HOW TO COMPLETE THIS TASK
Using the entries that follow, collect the lines where the word "value" appears.

MATERIAL SUPPLIED

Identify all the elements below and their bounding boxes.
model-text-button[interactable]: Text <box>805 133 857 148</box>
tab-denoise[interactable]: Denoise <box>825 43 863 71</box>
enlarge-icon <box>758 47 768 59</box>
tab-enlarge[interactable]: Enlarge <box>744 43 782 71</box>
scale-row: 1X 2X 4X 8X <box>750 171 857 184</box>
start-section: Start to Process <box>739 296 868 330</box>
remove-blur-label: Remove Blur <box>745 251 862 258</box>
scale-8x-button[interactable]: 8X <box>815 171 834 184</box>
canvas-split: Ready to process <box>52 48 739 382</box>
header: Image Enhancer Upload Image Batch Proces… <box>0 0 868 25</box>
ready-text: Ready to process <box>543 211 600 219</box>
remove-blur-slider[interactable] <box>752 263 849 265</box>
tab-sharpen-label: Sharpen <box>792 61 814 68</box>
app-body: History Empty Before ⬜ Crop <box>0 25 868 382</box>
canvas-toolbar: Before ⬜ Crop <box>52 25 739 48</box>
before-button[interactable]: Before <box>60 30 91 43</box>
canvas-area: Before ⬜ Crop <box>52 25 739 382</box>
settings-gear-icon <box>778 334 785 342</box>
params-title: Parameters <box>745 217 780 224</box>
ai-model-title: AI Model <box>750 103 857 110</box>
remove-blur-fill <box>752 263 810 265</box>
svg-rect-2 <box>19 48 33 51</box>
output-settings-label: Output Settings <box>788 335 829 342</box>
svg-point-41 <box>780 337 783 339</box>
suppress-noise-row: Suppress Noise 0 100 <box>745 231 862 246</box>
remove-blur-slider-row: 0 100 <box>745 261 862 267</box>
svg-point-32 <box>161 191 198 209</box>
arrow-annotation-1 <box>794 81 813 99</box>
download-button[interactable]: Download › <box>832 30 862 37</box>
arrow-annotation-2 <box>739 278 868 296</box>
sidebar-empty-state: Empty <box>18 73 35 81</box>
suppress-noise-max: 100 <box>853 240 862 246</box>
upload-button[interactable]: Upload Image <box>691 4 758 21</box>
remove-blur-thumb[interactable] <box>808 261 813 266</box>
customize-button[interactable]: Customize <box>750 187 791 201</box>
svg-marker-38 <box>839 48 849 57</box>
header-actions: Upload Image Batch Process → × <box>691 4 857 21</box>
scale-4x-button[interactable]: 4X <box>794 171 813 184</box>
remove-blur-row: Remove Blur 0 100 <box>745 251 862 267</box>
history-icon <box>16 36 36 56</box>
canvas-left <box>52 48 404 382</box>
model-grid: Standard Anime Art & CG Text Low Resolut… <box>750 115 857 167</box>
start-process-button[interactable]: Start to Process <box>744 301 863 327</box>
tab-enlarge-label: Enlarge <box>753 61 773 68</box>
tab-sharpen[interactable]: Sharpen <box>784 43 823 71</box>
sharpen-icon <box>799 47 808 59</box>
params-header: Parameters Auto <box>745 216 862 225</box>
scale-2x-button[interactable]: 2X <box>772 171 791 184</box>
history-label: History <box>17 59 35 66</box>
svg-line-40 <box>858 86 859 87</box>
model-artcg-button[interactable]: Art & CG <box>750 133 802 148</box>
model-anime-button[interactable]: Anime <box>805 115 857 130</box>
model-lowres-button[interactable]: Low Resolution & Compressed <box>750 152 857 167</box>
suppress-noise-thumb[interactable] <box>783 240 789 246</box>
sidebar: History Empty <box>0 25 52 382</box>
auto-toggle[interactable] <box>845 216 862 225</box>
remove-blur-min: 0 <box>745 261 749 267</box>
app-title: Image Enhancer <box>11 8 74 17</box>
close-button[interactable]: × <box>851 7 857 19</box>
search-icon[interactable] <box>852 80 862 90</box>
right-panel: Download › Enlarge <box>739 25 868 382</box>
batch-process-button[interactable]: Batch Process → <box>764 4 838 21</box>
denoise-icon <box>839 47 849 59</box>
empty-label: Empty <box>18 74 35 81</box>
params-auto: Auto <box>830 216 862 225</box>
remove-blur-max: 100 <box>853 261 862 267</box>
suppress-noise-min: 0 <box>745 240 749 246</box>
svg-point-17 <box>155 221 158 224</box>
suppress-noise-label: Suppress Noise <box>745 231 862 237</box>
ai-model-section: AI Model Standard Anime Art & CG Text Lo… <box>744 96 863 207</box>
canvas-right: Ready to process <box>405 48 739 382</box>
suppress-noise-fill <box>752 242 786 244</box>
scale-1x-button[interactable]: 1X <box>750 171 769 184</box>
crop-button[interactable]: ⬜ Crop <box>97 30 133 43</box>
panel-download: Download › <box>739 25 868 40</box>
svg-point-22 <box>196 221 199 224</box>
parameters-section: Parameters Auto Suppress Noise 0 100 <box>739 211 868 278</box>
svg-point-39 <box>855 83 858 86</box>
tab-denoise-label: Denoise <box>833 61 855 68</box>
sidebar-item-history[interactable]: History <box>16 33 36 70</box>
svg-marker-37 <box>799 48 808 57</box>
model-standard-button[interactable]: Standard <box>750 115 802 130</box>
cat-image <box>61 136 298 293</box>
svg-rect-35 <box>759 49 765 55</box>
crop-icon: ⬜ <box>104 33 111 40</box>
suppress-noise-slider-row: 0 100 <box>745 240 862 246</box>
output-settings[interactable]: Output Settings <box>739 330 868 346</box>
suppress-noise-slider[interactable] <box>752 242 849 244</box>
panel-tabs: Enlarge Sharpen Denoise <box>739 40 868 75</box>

--

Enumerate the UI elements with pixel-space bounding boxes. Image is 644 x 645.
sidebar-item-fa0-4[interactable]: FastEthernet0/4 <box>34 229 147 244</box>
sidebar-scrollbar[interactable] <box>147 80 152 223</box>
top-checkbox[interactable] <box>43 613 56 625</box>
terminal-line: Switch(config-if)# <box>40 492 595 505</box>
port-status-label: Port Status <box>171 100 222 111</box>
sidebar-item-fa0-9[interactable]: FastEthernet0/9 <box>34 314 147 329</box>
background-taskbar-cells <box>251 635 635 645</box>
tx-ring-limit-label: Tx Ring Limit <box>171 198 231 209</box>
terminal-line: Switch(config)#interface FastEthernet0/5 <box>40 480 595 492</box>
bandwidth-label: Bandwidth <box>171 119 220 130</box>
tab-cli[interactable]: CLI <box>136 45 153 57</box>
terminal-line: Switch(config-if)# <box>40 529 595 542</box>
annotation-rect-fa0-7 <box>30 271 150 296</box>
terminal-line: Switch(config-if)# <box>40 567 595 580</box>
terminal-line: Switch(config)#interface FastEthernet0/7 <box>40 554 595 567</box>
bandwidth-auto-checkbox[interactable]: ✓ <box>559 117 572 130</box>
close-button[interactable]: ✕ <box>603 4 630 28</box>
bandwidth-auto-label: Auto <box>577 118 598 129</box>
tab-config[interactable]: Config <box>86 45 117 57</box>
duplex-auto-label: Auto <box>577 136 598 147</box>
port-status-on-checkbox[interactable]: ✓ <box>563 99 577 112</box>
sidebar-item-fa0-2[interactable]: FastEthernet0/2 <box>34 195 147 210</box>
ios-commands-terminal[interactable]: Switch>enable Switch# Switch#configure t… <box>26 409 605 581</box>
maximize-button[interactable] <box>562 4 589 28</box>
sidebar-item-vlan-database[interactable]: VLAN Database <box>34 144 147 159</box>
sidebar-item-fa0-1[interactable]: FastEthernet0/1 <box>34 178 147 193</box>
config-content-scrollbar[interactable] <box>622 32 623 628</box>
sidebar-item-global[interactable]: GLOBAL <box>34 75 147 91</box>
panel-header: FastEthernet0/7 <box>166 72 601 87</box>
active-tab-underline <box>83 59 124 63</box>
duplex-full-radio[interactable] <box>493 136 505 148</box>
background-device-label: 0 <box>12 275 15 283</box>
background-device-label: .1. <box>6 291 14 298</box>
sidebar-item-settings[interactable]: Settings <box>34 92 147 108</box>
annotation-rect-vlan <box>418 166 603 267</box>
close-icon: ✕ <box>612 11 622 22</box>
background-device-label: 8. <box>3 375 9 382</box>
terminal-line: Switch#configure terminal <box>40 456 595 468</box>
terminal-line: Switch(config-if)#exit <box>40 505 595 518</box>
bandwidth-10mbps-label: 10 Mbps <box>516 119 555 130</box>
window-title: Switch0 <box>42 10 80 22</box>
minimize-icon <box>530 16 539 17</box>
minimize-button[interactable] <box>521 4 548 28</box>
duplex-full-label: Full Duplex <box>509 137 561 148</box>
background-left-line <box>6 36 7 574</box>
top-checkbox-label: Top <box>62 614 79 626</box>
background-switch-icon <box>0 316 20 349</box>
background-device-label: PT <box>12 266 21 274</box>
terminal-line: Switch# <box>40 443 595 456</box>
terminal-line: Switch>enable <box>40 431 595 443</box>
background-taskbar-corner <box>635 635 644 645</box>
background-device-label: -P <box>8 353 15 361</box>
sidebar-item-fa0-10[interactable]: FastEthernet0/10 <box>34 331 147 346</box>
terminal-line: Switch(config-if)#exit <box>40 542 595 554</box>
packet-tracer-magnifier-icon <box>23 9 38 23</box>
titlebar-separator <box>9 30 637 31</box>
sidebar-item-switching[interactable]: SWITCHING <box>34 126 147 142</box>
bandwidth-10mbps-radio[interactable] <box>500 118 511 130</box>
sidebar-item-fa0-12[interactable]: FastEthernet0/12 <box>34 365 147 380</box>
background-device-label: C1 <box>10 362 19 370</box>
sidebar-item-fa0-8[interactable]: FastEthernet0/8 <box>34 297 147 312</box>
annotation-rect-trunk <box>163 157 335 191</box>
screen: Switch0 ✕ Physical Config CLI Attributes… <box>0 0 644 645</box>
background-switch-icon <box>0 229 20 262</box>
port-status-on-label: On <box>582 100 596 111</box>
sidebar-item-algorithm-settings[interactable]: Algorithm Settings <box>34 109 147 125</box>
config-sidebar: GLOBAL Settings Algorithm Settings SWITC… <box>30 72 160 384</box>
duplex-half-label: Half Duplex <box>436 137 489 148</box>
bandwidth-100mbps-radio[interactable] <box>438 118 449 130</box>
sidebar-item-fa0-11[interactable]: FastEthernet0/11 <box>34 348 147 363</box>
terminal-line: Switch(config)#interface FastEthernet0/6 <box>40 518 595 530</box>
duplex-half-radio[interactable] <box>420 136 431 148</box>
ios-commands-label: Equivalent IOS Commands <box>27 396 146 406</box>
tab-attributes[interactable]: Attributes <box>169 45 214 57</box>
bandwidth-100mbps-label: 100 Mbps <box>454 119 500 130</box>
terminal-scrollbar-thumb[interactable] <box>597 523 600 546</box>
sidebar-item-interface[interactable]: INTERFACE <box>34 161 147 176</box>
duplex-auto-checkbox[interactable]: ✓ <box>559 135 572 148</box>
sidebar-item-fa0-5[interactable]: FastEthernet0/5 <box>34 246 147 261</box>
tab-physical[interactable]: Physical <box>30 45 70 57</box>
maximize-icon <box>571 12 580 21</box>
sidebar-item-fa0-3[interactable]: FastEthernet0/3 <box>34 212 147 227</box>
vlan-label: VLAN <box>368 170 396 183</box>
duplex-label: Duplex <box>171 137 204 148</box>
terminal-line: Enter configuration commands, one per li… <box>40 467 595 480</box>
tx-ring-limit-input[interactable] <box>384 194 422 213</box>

---

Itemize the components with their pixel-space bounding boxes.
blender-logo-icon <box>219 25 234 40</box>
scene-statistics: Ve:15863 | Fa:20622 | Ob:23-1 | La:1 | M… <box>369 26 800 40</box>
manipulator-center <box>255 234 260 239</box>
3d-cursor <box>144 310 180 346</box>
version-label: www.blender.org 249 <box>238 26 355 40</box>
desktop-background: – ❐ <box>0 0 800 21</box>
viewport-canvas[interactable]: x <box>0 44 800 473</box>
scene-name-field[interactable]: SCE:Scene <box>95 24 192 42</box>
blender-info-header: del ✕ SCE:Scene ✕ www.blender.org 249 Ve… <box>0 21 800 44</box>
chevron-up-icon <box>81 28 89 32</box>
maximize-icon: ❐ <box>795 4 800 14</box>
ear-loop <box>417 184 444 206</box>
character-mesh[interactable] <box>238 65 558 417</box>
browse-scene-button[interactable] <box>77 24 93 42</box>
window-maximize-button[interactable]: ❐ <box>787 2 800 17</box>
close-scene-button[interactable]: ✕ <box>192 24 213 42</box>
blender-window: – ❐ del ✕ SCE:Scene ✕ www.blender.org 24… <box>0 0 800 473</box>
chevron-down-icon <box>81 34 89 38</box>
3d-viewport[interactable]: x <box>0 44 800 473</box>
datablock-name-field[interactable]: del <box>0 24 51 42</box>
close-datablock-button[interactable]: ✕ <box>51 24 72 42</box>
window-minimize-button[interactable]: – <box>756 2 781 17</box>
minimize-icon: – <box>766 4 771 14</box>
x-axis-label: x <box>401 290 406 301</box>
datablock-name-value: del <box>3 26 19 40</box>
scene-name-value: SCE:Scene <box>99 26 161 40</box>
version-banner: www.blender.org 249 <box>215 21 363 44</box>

ANSWER SPACE
datablock-name-value: del <box>3 26 19 40</box>
scene-name-value: SCE:Scene <box>99 26 161 40</box>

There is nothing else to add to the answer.